Can you remember the last time you were the beneficiary of a “random act of kindness” – an unsolicited, totally unexpected kind act from a stranger? How did you feel, and how did that affect the course of your day? Can you remember a time when someone else benefited from your random act of kindness?
I’ve been collecting them for a few months now; the last one was in a giant French metro station when my wife’s ticket didn’t work and she was stuck behind heavy metal bars with her luggage. A woman behind her used her pass to unlock the gate and motioned her through. I didn’t have time before one long trip to mow our lawn; imagine the pleasant surprise when I returned to discover that our neighbor mowed it for us! Earlier this year, as my wife exited our car on a busy street she dropped a book; an Excel Energy truck driver noticed that her arms were full, got out of his truck, picked up the book and returned it to her. The random act that got me thinking about this was when a woman in front of me at Starbucks offered to buy my coffee. I thanked her and declined the offer, but she insisted, saying: “I’m just having a good day and wanted to buy someone a cup of coffee!” There were more, and they were all “game changers” of sorts; in each case I immediately felt positive about the initiator (and in the truck driver’s case, Excel,) it brightened up my day and caused me to “pay it forward” with others.
What difference has it made for you when you were the recipient of a random act of kindness?
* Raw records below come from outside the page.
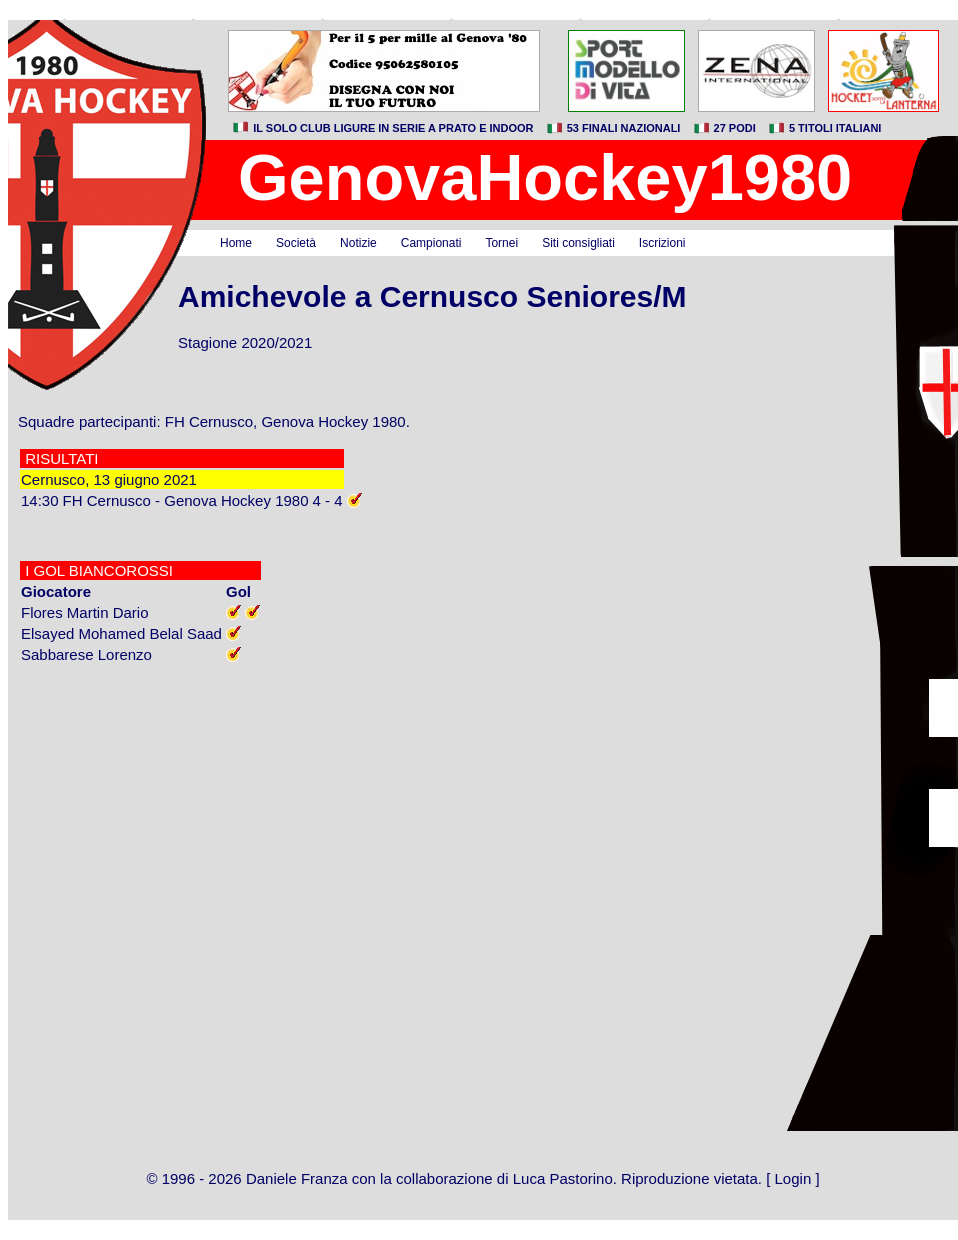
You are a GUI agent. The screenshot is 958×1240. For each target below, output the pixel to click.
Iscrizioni (662, 243)
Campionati (431, 243)
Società (296, 243)
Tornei (501, 243)
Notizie (358, 243)
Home (236, 243)
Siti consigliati (578, 243)
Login (793, 1178)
How about when you were the initiator? These are challenging times, with many of us preoccupied about our own sets of concerns and agendas; the environment seems a little unfriendly, or indifferent at best. I wonder what the impact would be if each of us made a commitment to initiate a random act of kindness daily, or a few per week. In most cases that should be pretty easy; there are adequate opportunities if we’re paying attention. Opportunities could be as simple as opening a door for someone (a lost practice!) or picking up dropped change (and returning it of course!) At work we could help someone with a workload to help her leave earlier, treat someone to a cup of coffee or favorite snack, ease a new employee’s transition or take the time helping someone reload a complicated printer. It’s amazing what just an unexpected smile can do to brighten things up. (If we’re ever at a loss for ideas, of course one can find multiple resources on the web merely by searching “random acts of kindness.”)
Many businesses already give via community or charity efforts, and in most cases those are planned, budgeted and promoted programs. I’m intrigued with the prospect of a business or institution incorporating random acts of kindness in its business model or culture; if any of you are aware of that, please share it.
Big random acts of kindness can make a big impact, including help with rent, repairing a vehicle or taking care of someone’s yard. The impact is magnified when help isn’t requested and there is no sense of obligation; the “surprise” factor can totally redirect a relationship, course of events or outcomes. We all have opportunities to be change agents, and some of the changes can be transformational, by initiating random acts of kindness. May you be the beneficiary or initiator of one or two soon!
“To cultivate kindness is a valuable part of the business of life.”
- Samuel Johnson; English poet, writer
“No kind action ever stops with itself. One kind action leads to another. Good example is followed. A single act of kindness throws out roots in all directions, and the roots spring up and make new trees. The greatest work that kindness does to others is that it makes them kind themselves.”